Conversely, when the RAmVOC neurons were activated, the vocal cords closed, the mice exhaled, and USVs were produced. However, if the stimulation lasted two seconds or longer, these USVs would be interrupted by inhalations, suggesting that the process is under control of the same part of the brain that regulates breathing.

“Breathing is a survival need,” Wang says. “Even though these neurons are sufficient to elicit vocalization, they are under the control of breathing, which can override our optogenetic stimulation.”

Rhythm generation

Additional synaptic mapping revealed that neurons in a part of the brainstem called the pre-Bötzinger complex, which acts as a rhythm generator for inhalation, provide direct inhibitory input to the RAmVOC neurons.

“The pre-Bötzinger complex generates inhalation rhythms automatically and continuously, and the inhibitory neurons in that region project to these vocalization premotor neurons and essentially can shut them down,” Wang says.

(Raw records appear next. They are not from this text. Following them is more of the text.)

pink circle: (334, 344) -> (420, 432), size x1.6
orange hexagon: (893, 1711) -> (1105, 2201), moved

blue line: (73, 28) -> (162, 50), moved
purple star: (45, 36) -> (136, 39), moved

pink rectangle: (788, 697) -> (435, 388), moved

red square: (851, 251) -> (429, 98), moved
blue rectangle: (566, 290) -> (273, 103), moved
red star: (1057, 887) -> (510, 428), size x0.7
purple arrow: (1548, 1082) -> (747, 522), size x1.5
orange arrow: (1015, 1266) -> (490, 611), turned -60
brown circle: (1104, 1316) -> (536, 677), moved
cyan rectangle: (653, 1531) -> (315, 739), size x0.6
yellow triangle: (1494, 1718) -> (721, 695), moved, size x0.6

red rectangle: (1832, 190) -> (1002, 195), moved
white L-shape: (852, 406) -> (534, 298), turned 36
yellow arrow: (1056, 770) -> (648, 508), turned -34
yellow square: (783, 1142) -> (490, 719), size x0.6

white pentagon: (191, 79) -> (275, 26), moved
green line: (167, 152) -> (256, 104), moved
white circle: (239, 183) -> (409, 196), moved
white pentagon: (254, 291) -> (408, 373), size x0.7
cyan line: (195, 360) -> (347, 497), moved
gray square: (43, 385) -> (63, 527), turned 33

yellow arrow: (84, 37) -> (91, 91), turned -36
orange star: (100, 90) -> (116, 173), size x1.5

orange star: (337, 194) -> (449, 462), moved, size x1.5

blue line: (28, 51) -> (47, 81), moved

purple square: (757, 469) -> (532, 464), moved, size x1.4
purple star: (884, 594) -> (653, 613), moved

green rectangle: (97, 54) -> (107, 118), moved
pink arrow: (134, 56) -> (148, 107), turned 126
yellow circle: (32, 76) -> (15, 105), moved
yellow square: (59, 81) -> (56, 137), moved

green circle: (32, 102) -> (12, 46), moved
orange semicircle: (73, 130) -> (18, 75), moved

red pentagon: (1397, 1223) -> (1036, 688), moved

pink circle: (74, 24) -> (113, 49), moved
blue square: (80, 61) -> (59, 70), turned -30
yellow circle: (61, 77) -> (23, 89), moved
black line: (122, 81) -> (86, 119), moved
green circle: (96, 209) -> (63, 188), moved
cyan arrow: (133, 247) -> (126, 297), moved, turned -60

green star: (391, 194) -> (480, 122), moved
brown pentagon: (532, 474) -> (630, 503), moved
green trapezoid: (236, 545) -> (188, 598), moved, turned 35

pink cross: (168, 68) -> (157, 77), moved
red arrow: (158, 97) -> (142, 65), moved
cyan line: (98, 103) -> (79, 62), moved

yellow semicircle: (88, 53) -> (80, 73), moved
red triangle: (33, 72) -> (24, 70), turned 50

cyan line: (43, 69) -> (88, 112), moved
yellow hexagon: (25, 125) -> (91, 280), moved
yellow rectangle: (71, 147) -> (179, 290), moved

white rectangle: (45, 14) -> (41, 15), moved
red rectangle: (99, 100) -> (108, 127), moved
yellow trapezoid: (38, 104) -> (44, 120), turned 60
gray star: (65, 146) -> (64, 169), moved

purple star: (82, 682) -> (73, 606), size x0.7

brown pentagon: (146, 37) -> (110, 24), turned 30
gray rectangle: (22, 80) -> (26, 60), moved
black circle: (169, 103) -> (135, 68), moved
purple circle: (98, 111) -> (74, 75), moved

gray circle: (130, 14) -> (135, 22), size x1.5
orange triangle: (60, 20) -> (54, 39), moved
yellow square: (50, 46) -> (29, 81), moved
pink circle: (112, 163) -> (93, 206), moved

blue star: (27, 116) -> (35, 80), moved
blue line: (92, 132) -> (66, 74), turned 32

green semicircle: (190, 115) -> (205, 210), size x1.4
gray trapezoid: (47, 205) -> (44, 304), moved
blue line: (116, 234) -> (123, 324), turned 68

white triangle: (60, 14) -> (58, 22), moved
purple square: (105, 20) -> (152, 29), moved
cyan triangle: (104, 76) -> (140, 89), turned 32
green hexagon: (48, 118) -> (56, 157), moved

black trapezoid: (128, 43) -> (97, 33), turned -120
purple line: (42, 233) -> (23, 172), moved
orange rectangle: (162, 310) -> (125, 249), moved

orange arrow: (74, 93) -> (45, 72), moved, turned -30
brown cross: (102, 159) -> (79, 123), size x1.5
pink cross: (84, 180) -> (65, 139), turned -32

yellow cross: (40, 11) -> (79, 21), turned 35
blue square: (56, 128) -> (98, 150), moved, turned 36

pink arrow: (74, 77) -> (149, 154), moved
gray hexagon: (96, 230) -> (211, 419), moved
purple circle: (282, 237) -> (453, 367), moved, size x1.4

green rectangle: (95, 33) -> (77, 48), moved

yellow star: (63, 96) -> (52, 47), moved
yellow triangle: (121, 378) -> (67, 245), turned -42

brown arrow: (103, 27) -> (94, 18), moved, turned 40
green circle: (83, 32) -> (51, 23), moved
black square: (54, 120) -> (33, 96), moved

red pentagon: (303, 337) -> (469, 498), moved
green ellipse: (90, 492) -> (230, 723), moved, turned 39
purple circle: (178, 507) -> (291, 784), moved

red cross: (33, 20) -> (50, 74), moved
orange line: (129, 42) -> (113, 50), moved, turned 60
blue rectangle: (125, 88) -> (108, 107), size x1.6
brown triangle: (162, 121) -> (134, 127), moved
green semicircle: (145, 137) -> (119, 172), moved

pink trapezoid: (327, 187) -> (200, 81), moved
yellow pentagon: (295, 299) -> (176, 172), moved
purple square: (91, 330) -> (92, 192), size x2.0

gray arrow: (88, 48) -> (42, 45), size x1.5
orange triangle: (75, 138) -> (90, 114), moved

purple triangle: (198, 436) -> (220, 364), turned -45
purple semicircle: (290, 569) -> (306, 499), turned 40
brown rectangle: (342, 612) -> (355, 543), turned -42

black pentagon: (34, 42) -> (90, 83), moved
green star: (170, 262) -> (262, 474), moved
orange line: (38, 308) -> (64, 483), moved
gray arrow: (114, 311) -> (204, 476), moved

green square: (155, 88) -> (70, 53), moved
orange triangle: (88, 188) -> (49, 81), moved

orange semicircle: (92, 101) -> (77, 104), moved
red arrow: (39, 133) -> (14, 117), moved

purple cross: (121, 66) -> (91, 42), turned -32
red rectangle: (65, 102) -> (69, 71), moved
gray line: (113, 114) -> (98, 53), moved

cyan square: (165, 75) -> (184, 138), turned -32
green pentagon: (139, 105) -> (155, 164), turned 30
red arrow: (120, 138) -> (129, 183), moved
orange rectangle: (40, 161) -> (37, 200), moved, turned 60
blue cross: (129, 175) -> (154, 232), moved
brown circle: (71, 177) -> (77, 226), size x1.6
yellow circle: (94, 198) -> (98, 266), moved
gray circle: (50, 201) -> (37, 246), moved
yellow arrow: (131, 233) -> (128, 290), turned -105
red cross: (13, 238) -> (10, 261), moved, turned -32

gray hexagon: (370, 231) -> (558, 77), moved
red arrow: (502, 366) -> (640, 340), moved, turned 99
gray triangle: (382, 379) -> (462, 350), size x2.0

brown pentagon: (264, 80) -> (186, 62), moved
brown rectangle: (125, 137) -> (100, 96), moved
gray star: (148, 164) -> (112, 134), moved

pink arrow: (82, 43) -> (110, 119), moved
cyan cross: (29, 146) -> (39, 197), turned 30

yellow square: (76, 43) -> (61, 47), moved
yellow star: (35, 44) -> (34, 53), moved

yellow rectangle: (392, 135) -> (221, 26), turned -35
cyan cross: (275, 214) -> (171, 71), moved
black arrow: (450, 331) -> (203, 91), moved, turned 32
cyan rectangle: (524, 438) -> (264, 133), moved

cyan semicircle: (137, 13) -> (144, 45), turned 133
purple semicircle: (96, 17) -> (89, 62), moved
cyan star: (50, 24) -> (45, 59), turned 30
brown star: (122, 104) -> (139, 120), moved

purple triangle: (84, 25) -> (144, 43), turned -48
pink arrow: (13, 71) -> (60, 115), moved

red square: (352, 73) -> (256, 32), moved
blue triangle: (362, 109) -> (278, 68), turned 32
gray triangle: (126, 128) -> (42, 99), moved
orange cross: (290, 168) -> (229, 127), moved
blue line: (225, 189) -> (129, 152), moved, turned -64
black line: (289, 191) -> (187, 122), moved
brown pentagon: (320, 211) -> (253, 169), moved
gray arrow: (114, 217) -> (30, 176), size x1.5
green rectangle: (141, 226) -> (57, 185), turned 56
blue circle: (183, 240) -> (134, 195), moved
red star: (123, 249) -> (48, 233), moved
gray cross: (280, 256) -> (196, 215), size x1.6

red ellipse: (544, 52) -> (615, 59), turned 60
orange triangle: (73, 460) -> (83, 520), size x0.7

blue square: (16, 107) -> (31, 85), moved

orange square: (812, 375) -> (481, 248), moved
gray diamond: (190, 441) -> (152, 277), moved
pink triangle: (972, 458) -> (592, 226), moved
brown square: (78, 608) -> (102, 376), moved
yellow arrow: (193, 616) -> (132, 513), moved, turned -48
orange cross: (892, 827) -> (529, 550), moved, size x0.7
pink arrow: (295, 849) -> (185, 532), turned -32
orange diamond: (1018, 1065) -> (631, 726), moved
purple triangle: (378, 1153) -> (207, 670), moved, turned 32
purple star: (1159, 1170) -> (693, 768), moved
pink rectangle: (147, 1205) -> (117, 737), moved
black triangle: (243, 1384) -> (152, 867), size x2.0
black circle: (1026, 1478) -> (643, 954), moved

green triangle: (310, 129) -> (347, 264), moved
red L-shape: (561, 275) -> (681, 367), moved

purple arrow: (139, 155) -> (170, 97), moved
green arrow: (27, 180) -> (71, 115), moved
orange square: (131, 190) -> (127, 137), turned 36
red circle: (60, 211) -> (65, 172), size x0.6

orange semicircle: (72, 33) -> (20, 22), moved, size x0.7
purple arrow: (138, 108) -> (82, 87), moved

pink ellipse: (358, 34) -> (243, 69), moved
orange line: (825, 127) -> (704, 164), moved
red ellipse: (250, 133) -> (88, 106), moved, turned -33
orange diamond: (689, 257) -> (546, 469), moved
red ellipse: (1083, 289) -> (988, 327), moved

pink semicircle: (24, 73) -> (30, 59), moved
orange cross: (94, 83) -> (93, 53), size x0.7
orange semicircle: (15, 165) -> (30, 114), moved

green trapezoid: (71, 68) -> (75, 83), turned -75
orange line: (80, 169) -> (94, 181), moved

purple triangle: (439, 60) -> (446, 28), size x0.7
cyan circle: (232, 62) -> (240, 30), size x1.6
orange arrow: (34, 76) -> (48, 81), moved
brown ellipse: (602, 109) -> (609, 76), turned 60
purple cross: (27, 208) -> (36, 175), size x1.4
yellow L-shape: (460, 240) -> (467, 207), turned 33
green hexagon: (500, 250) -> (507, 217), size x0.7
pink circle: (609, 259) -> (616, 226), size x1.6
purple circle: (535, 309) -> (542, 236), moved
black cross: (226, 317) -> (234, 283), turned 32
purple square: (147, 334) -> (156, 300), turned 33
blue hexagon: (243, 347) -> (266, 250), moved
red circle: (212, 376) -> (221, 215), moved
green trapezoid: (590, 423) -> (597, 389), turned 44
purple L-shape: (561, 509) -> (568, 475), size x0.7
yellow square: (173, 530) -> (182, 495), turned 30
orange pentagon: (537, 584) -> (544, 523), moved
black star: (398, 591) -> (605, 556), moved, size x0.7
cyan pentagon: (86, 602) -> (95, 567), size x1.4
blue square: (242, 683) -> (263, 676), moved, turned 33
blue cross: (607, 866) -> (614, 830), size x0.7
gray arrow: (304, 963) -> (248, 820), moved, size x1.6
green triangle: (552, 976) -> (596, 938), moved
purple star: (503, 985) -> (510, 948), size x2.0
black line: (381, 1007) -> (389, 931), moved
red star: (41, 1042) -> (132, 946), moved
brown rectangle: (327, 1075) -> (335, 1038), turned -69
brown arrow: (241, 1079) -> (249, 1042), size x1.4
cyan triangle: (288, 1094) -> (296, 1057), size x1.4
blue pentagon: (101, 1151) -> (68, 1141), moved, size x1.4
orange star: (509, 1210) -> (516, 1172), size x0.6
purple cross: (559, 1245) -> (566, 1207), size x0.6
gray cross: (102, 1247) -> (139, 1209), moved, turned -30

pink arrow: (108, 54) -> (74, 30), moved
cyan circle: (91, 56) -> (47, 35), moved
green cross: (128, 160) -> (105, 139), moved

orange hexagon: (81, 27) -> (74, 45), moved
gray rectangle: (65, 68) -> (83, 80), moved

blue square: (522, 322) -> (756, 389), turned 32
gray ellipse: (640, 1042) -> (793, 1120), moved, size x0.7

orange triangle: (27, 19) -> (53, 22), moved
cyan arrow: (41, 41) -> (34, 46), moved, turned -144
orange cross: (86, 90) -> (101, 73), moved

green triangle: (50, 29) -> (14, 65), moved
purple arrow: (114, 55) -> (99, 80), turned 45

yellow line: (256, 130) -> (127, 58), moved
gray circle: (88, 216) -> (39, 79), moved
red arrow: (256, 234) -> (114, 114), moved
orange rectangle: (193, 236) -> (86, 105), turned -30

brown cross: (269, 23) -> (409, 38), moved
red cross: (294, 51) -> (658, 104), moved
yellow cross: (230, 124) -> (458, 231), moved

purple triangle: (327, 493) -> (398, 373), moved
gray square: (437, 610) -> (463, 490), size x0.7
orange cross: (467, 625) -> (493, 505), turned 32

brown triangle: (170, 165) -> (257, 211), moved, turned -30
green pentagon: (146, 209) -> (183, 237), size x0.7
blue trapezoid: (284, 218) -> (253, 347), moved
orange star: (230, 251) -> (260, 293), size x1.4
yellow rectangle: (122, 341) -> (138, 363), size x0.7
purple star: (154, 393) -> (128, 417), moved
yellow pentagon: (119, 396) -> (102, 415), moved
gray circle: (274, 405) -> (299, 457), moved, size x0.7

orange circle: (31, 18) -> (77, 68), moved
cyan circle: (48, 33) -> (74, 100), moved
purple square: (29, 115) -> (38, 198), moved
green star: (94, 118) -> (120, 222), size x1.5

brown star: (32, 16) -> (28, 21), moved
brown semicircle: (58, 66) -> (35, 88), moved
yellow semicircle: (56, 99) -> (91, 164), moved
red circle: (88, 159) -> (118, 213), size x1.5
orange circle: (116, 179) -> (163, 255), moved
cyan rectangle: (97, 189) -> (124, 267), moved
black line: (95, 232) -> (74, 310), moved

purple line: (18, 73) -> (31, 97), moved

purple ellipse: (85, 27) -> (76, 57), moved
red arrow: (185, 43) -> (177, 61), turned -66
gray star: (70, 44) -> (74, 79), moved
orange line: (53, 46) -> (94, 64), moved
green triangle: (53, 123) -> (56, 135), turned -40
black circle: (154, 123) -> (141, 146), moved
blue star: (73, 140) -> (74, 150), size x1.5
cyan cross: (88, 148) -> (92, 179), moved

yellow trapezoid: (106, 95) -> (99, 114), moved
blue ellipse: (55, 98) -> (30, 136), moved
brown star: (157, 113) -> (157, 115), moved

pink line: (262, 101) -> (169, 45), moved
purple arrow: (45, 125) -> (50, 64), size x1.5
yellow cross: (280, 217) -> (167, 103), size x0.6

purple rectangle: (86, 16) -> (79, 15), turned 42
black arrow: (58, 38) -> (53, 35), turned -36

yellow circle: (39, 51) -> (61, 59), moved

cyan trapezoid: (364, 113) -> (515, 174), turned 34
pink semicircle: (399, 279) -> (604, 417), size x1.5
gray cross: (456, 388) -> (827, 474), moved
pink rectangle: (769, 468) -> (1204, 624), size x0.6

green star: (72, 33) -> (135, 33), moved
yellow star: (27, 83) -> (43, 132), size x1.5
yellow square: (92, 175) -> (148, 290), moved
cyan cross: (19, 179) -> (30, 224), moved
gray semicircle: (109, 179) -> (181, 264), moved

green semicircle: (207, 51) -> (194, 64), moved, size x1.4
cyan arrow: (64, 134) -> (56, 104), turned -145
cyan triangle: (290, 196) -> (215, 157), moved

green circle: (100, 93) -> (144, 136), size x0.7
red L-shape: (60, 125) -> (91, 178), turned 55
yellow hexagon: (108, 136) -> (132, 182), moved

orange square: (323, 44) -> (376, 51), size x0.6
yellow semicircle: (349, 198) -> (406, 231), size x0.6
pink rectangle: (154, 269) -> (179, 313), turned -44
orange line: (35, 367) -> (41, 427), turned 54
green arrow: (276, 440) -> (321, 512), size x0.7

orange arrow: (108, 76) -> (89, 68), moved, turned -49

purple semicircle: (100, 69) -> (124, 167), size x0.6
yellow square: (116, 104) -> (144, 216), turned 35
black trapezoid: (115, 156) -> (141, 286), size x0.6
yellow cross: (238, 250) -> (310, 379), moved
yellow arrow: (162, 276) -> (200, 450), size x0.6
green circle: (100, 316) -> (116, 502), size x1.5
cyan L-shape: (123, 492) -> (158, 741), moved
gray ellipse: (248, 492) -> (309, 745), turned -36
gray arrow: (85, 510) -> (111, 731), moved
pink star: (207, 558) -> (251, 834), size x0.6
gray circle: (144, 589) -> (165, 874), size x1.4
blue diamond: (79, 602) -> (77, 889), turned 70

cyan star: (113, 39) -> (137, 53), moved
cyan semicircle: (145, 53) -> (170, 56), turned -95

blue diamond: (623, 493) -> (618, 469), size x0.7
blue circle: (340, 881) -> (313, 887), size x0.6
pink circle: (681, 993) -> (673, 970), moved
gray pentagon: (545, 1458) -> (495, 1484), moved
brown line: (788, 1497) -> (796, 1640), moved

This ensures that breathing remains dominant over speech production, and that we have to pause to breathe while speaking.

The researchers believe that although human speech production is more complex than mouse vocalization, the circuit they identified in mice plays the conserved role in speech production and breathing in humans.

“Even though the exact mechanism and complexity of vocalization in mice and humans is really different, the fundamental vocalization process, called phonation, which requires vocal cord closure and the exhalation of air, is shared in both the human and the mouse,” Park says.

The researchers now hope to study how other functions such as coughing and swallowing food may be affected by the brain circuits that control breathing and vocalization.

The research was funded by the National Institutes of Health.